Page-level text extractions
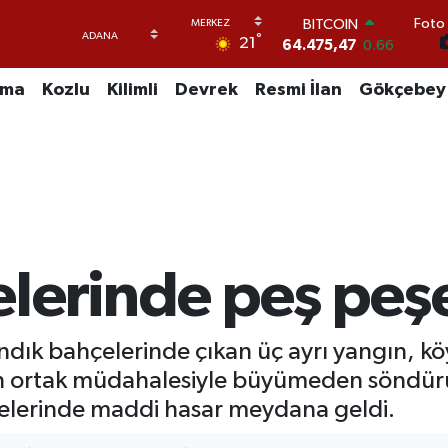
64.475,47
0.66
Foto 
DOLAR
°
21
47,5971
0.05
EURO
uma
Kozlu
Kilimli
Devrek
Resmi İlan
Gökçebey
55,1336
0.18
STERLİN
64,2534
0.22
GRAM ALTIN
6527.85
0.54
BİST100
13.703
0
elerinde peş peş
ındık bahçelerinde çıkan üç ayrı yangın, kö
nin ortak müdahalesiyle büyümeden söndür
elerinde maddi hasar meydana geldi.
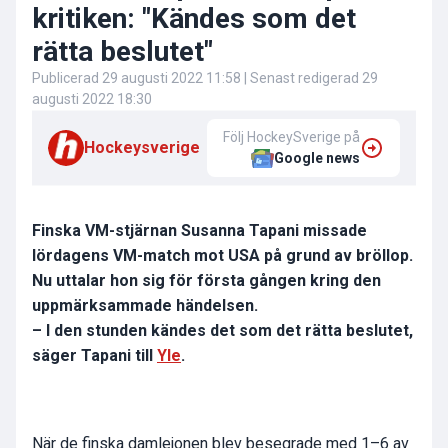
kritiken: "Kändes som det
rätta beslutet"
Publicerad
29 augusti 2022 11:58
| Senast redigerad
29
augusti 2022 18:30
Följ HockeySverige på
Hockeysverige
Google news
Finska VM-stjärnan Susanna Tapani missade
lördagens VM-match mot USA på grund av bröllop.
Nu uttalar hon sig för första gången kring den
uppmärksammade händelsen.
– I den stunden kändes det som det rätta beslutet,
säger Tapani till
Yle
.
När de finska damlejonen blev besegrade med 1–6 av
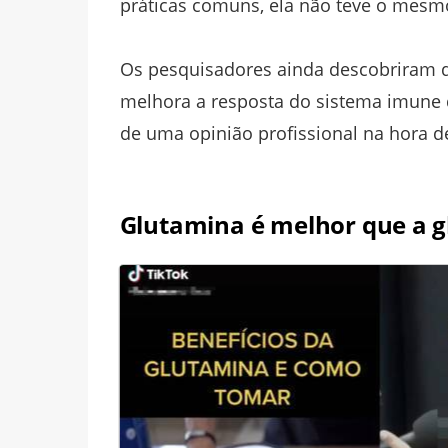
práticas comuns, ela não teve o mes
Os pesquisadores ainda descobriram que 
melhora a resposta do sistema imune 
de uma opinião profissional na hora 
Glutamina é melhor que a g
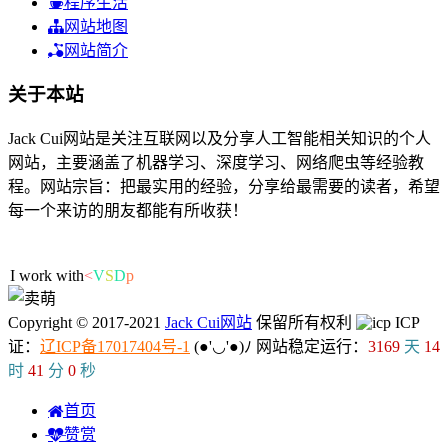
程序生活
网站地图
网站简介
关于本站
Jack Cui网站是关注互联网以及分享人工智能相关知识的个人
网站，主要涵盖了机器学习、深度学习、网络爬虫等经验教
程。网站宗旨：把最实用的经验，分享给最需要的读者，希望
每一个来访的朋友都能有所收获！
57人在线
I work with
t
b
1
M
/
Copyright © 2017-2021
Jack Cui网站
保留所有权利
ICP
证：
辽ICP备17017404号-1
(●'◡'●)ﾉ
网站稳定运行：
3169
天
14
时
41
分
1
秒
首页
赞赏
---
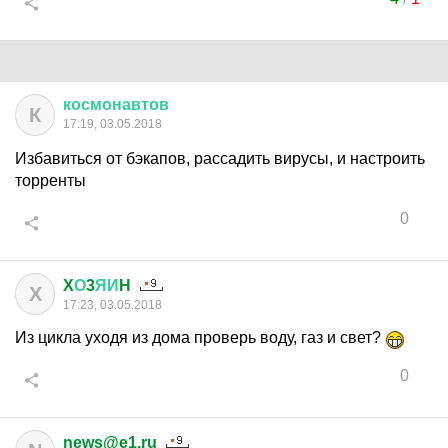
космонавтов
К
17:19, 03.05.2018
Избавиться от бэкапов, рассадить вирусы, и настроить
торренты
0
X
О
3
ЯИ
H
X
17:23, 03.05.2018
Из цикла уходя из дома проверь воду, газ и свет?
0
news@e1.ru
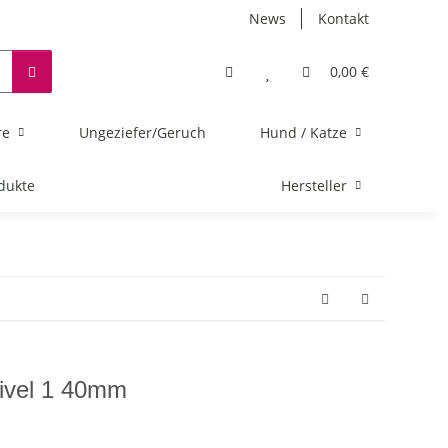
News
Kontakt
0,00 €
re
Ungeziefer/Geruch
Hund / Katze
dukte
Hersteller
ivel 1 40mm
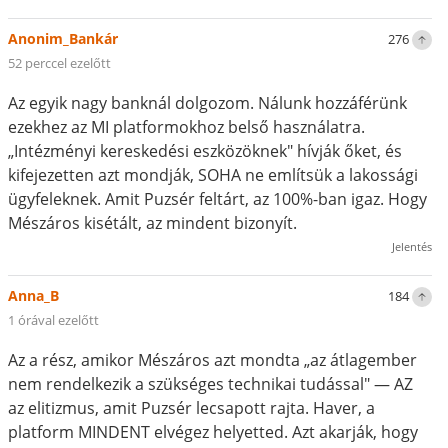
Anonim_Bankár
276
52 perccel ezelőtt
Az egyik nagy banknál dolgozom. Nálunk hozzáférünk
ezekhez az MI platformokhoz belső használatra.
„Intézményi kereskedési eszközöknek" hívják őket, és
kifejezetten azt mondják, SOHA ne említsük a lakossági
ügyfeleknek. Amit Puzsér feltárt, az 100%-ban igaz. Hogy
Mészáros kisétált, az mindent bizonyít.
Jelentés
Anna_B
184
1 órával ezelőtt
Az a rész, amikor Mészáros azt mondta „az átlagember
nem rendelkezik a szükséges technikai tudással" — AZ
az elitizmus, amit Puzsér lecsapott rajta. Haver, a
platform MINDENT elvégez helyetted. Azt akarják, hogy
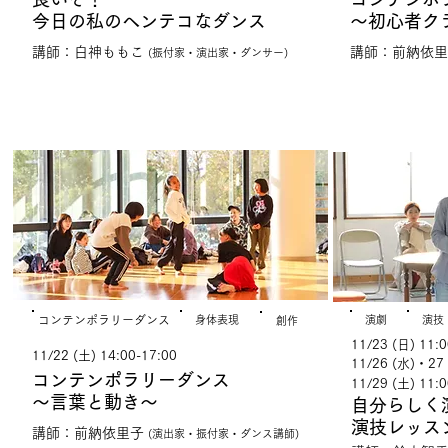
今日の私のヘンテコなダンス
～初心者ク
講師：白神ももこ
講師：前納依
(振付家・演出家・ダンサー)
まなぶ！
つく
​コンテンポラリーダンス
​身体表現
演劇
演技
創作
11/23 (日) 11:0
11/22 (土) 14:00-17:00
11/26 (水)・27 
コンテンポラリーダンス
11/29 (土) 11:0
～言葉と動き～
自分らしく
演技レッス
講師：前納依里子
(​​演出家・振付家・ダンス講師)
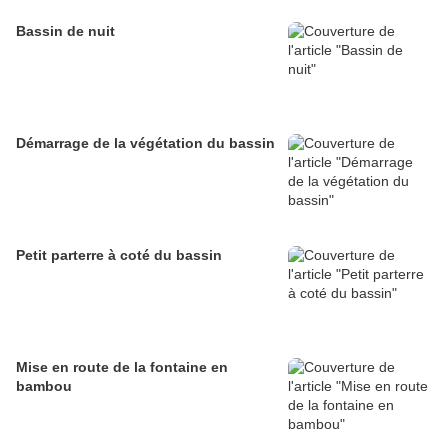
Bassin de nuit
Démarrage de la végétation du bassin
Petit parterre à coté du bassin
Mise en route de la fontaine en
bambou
--
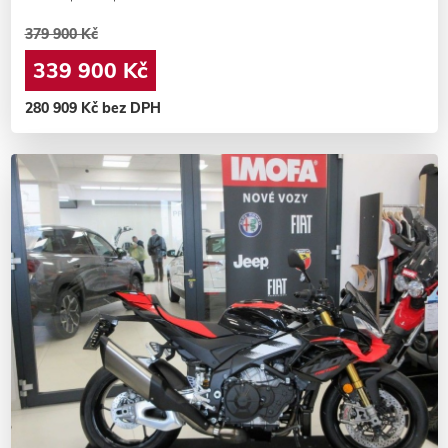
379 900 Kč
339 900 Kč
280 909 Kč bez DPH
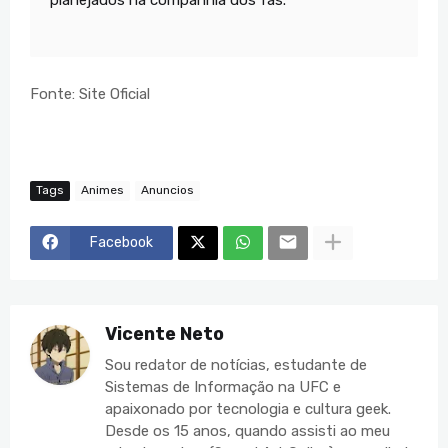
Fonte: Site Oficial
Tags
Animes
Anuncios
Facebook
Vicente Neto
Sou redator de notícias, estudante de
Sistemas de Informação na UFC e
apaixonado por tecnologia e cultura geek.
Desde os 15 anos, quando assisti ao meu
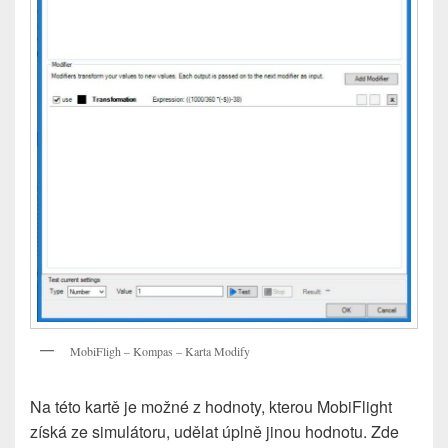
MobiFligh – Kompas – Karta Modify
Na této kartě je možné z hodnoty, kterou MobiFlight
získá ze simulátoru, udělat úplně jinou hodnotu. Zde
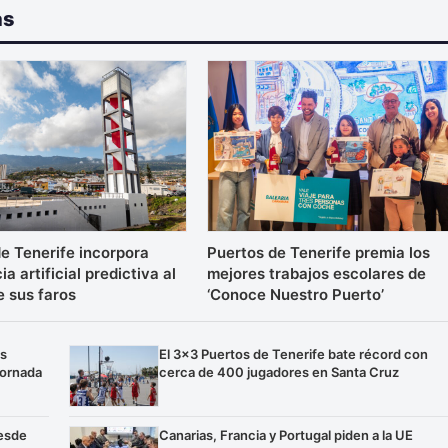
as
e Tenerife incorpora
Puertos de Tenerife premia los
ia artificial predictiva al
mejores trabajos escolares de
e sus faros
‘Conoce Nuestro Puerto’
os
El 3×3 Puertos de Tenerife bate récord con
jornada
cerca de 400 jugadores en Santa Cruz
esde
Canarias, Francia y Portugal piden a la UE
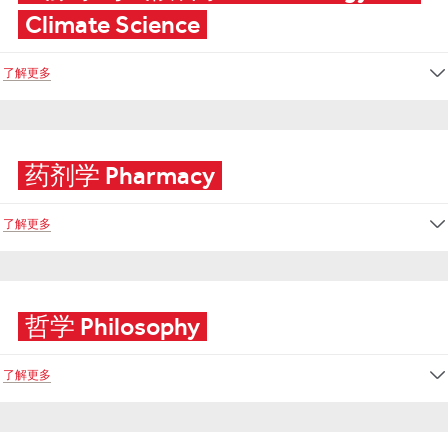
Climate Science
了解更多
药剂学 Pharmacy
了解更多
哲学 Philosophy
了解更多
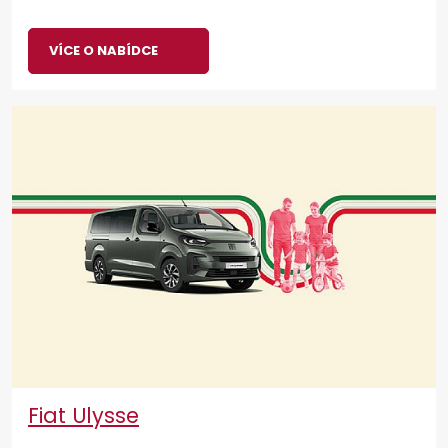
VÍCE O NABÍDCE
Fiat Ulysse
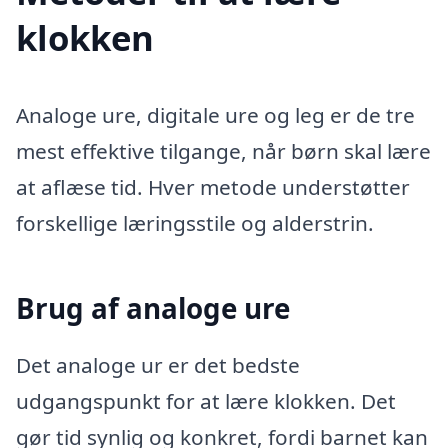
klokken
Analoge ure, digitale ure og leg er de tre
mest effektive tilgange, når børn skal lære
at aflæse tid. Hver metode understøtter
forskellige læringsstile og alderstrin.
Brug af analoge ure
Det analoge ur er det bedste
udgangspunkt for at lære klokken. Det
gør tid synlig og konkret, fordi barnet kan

The task – Among the lines of the data above, find those with the word "rätta" and show them.

Written solution –
rätta beslutet"
– I den stunden kändes det som det rätta beslutet,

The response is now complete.